### Recorded information

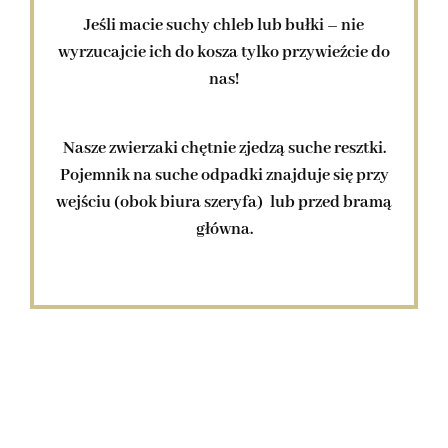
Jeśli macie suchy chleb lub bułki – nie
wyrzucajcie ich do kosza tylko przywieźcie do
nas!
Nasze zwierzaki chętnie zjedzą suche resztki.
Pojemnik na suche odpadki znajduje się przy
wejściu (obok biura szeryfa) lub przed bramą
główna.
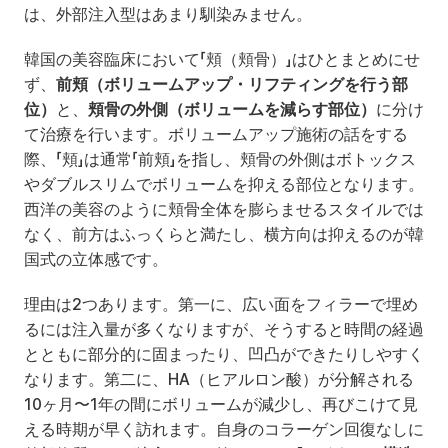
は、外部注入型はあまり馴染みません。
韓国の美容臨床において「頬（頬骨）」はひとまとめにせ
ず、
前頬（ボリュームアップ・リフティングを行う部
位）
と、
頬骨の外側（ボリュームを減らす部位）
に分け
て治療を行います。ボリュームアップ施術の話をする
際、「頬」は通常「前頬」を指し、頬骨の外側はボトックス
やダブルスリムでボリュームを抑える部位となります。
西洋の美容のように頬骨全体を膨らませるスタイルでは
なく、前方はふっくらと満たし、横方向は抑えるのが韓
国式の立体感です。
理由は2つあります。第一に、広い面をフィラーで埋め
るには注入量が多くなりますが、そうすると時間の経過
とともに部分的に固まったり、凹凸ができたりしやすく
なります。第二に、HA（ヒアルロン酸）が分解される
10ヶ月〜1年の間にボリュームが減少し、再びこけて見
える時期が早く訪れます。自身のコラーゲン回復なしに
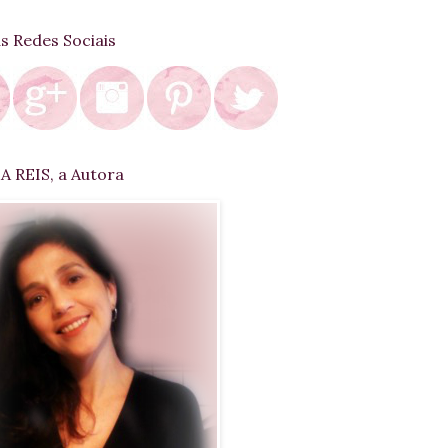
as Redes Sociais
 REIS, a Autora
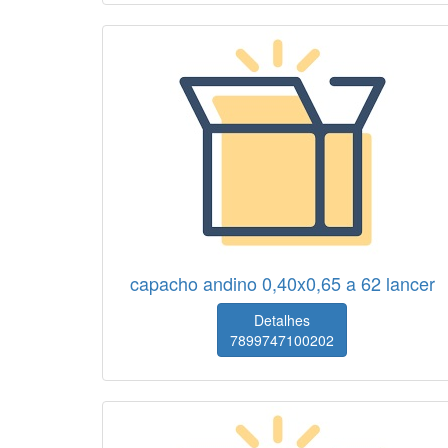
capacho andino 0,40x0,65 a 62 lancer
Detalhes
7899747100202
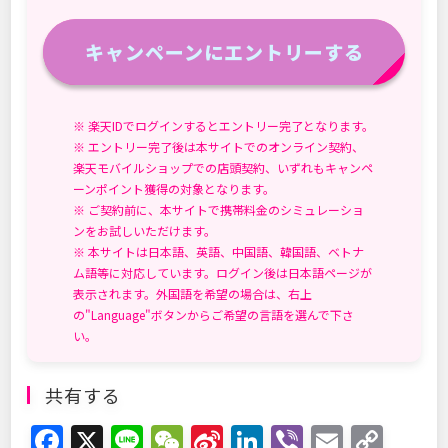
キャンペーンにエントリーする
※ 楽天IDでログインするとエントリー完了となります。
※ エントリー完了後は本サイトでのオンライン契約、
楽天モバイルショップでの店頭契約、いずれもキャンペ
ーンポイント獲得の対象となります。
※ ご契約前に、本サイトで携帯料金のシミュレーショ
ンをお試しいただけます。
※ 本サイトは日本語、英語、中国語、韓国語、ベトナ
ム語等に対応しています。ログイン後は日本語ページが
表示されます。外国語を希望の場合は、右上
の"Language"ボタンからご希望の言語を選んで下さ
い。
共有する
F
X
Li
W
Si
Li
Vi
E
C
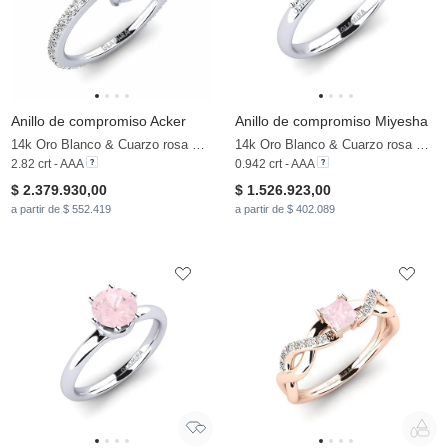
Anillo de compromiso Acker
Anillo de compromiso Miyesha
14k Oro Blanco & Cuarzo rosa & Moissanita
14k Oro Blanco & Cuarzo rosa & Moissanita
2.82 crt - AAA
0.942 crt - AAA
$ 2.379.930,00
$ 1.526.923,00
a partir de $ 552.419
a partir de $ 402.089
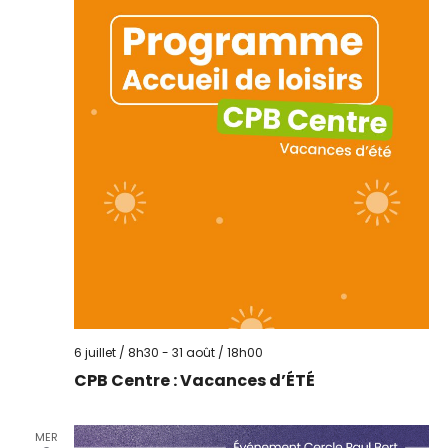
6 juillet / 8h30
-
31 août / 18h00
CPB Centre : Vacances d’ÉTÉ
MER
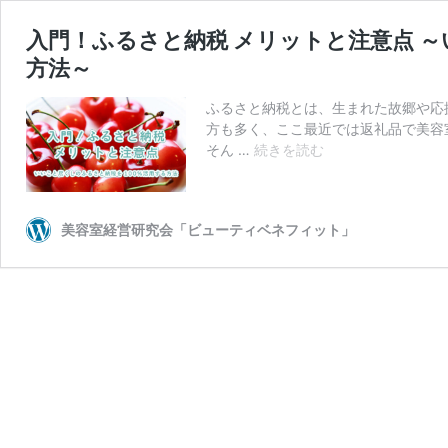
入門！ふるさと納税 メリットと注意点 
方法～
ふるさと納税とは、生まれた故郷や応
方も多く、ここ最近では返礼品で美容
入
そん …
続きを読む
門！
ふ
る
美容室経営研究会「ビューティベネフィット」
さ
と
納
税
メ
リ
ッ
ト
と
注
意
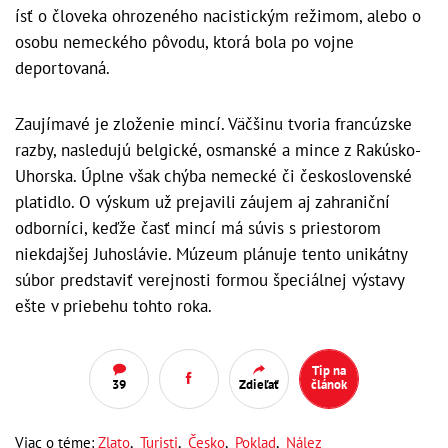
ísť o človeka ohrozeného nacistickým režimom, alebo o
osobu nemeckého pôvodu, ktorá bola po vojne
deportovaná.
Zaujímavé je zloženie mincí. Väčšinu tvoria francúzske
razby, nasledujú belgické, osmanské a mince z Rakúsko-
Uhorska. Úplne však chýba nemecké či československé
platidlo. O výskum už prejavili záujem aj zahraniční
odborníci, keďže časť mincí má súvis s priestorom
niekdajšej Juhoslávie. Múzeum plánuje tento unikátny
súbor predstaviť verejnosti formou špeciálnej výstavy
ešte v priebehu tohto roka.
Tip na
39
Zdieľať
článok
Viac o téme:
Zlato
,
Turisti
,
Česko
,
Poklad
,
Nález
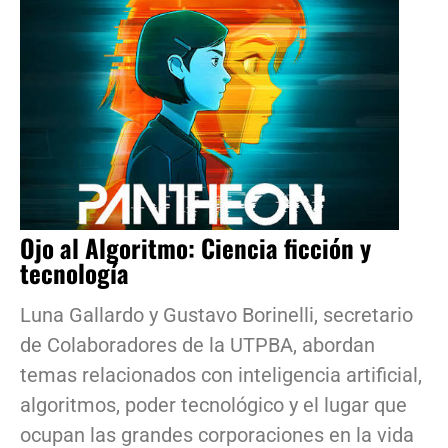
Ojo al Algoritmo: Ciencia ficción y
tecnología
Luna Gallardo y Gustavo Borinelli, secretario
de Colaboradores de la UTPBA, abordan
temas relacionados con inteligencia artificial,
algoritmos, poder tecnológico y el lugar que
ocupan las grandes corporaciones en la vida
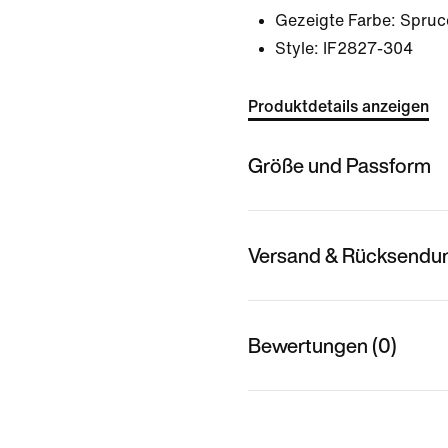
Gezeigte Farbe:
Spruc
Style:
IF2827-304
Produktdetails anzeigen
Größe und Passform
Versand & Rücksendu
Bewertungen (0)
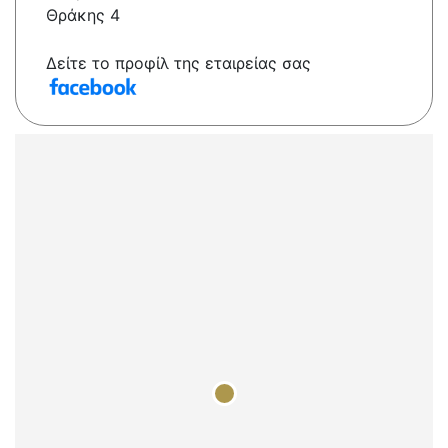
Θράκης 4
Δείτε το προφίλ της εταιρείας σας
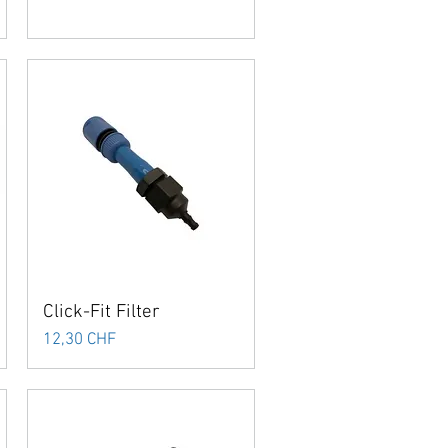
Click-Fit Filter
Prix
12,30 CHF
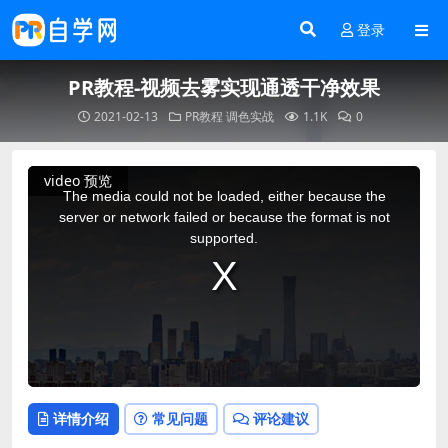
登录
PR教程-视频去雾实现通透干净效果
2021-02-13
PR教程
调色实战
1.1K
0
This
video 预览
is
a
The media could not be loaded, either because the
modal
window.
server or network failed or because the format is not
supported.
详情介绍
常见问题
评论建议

### Work task
Reproduce each line of the material containing the word "because".

### Answer space
The media could not be loaded, either because the
server or network failed or because the format is not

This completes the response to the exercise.